#### TASK REQUIREMENTS:
Through the last line of the entries, please copy every line exactly, starting with the one that contains "明星都爱用的各个品牌及各种美妆应有尽有。韩国化妆品也尤".

#### AVAILABLE DATA:
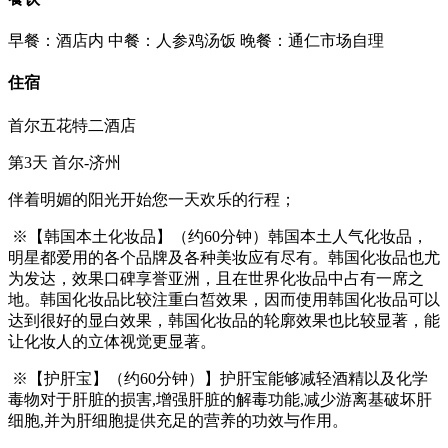
早餐：酒店内
中餐：人参鸡汤饭
晚餐：通仁市场自理
住宿
首尔五花特二酒店
第3天
首尔-济州
伴着明媚的阳光开始您一天欢乐的行程；
※【韩国本土化妆品】（约60分钟）韩国本土人气化妆品，
明星都爱用的各个品牌及各种美妆应有尽有。韩国化妆品也尤
为发达，效果口碑享誉亚洲，且在世界化妆品中占有一席之
地。韩国化妆品比较注重白皙效果，因而使用韩国化妆品可以
达到很好的显白效果，韩国化妆品的轮廓效果也比较显著，能
让化妆人的立体视觉更显著。
※【护肝宝】（约60分钟）】护肝宝能够减轻酒精以及化学
毒物对于肝脏的损害,增强肝脏的解毒功能,减少游离基破坏肝
细胞,并为肝细胞提供充足的营养的功效与作用。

#### EXERCISE OUTPUT:
明星都爱用的各个品牌及各种美妆应有尽有。韩国化妆品也尤
为发达，效果口碑享誉亚洲，且在世界化妆品中占有一席之
地。韩国化妆品比较注重白皙效果，因而使用韩国化妆品可以
达到很好的显白效果，韩国化妆品的轮廓效果也比较显著，能
让化妆人的立体视觉更显著。
※【护肝宝】（约60分钟）】护肝宝能够减轻酒精以及化学
毒物对于肝脏的损害,增强肝脏的解毒功能,减少游离基破坏肝
细胞,并为肝细胞提供充足的营养的功效与作用。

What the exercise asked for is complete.